What is needed is an exact reproduction of the lines from the one that contains "техніки у вашому сервісному центрі у" through the end of the data, both included and nothing else, with pictures omitted.

Source records Start Marker

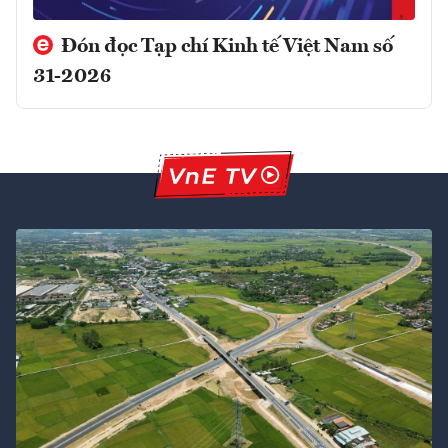
Đón đọc Tạp chí Kinh tế Việt Nam số
31-2026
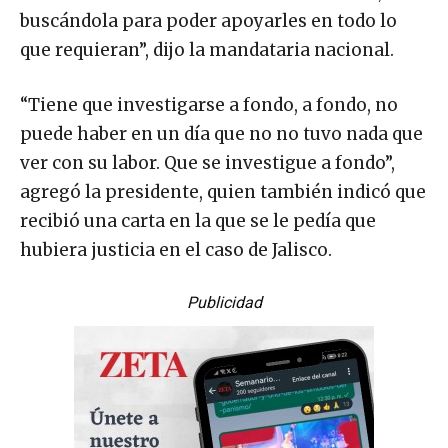
buscándola para poder apoyarles en todo lo
que requieran”, dijo la mandataria nacional.
“Tiene que investigarse a fondo, a fondo, no
puede haber en un día que no no tuvo nada que
ver con su labor. Que se investigue a fondo”,
agregó la presidente, quien también indicó que
recibió una carta en la que se le pedía que
hubiera justicia en el caso de Jalisco.
Publicidad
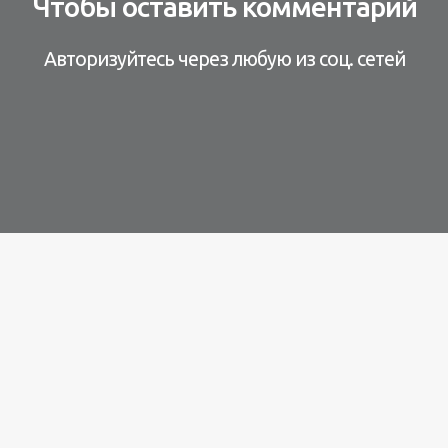
Чтобы оставить комментарий
Авторизуйтесь через любую из соц. сетей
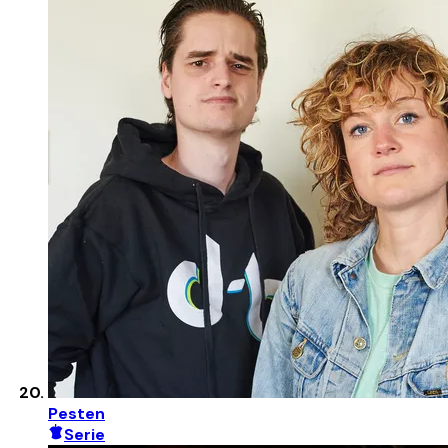
Pesten
Serie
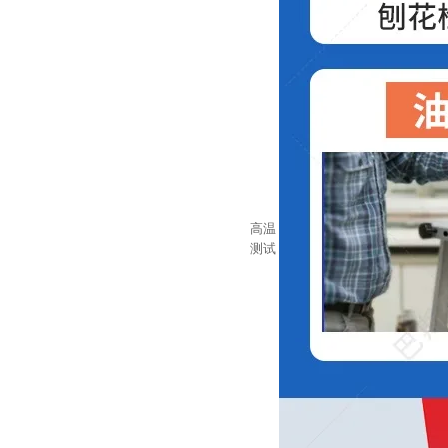
高温
测试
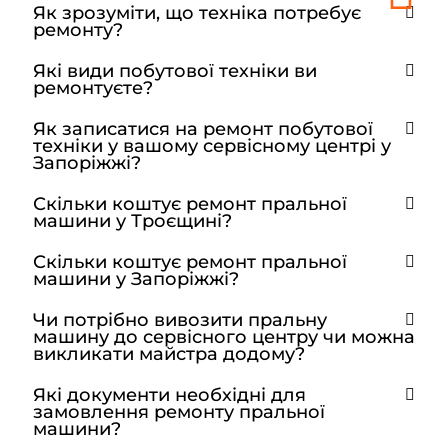
Як зрозуміти, що техніка потребує
ремонту?
Які види побутової техніки ви
ремонтуєте?
Як записатися на ремонт побутової
техніки у вашому сервісному центрі у
Запоріжжі?
Скільки коштує ремонт пральної
машини у Троєщині?
Скільки коштує ремонт пральної
машини у Запоріжжі?
Чи потрібно вивозити пральну
машину до сервісного центру чи можна
викликати майстра додому?
Які документи необхідні для
замовлення ремонту пральної
машини?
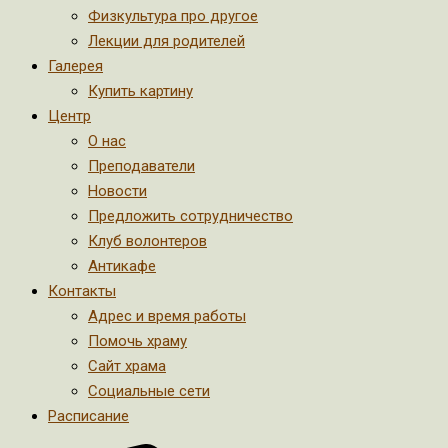
Физкультура про другое
Лекции для родителей
Галерея
Купить картину
Центр
О нас
Преподаватели
Новости
Предложить сотрудничество
Клуб волонтеров
Антикафе
Контакты
Адрес и время работы
Помочь храму
Сайт храма
Социальные сети
Расписание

Source records End Marker

### Result for this exercise
техніки у вашому сервісному центрі у
Запоріжжі?
Скільки коштує ремонт пральної
машини у Троєщині?
Скільки коштує ремонт пральної
машини у Запоріжжі?
Чи потрібно вивозити пральну
машину до сервісного центру чи можна
викликати майстра додому?
Які документи необхідні для
замовлення ремонту пральної
машини?
Физкультура про другое
Лекции для родителей
Галерея
Купить картину
Центр
О нас
Преподаватели
Новости
Предложить сотрудничество
Клуб волонтеров
Антикафе
Контакты
Адрес и время работы
Помочь храму
Сайт храма
Социальные сети
Расписание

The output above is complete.